Ryan olhou-a, chocado, sem conseguir acreditar.
— Não... Não é possível... E os tripulantes? Eles iniciaram o módulo de quarentena na sessão californiana, devem estar protegidos e...
— Quarentena...
Alice disse essa palavra e, como um quebra-cabeça, algo fez sentido.
— É isso. - disse ela, voltando a olhar para ele. - Sinto muito, Ryan, mas eu passei por uma ala que tinha um portão bloqueando parcialmente a entrada...
— Parcialmente...?
Alice baixou o olhar.
— Alguma das criaturas conseguiu projetar raízes de um buraco da ventilação e amassar o portão antes que as saídas de ar fossem bloqueadas.
— Não...
— Eu sinto muito. Estão todos...
Alice não conseguiu continuar, mas o silêncio já explicava tudo. Ryan voltou a se deitar e ficou encarando o teto em silêncio. Ela suspirou e colocou a gaze por cima das marcas de garras na barriga do engenheiro. Passou o esparadrapo com cuidado por cima da pele e cobriu seu trabalho com o tecido.
— Pronto. - disse ela, olhando para Ryan.
Ele não disse nada e continuou olhando o teto. Com um suspiro, Alice se virou e começou a se direcionar para o gerador reserva da sala. Subitamente ela sentiu uma mão segurar seu braço.
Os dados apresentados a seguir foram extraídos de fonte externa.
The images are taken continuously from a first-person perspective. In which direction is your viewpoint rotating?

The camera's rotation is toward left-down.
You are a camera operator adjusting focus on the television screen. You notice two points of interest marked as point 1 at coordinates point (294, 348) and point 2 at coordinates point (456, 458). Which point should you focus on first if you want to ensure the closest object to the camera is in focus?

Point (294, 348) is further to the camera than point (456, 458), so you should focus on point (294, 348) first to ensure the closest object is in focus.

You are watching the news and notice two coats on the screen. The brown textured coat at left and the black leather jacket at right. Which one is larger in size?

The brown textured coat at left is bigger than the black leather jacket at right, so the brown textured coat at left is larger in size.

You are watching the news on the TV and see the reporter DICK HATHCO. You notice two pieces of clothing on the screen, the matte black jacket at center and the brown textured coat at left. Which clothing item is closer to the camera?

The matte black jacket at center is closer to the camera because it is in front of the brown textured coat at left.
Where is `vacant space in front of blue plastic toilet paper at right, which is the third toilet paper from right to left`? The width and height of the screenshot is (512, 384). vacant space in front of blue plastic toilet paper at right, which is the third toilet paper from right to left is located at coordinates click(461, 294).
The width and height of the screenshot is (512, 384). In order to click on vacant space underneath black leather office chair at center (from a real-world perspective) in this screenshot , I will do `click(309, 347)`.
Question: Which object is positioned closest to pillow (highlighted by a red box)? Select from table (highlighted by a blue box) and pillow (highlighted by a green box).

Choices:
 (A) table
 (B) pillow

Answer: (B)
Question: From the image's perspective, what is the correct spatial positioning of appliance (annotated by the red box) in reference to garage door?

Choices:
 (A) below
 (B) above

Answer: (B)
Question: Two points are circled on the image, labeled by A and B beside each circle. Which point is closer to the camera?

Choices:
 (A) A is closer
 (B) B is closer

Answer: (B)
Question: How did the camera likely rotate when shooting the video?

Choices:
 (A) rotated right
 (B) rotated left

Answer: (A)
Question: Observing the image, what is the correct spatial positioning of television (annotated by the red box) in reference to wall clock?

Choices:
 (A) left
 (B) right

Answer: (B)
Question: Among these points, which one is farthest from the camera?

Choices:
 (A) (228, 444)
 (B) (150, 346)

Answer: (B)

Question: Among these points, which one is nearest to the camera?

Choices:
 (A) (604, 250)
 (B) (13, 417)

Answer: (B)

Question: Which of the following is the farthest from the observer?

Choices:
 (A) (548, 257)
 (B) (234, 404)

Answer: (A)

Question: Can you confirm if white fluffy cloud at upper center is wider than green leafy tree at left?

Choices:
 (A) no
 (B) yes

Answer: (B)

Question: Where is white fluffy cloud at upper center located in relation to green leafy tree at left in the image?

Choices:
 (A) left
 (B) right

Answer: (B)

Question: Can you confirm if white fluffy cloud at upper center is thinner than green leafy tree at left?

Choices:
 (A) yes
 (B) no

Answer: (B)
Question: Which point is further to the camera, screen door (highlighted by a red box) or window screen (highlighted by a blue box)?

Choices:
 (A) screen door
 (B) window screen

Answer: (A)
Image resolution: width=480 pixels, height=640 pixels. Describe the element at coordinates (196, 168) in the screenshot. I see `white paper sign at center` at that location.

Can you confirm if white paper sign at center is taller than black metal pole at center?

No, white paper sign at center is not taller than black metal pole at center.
Ela virou-se e deu com o olhar triste de Ryan.
— Obrigado por... Por fazer o curativo. - disse ele, meio sem jeito.
Alice sorriu levemente e voltou-se novamente para o laboratório que por algum tempo ela chamara de abrigo seguro. Com a sola de seus sapatos, começou a empurrar os cacos de coisas para um canto. Depois de um tempo, percebeu que era um esforço inútil.
— Quem me dera ter uma vassoura... - disse, suspirando.
Ela então ouviu o som dos cacos se chocando e se virou. Atrás dela, Ryan segurava uma pequena máquina.
— Isso talvez ajude. - disse ele, estendendo o aparelho.
— Hum... O que é isso? - ela perguntou.
— Você verá. - disse ele, misterioso.
Ryan apertou um botão e o aparelho começou a fazer um som grave.
— É, funciona mesmo. - disse ele, satisfeito.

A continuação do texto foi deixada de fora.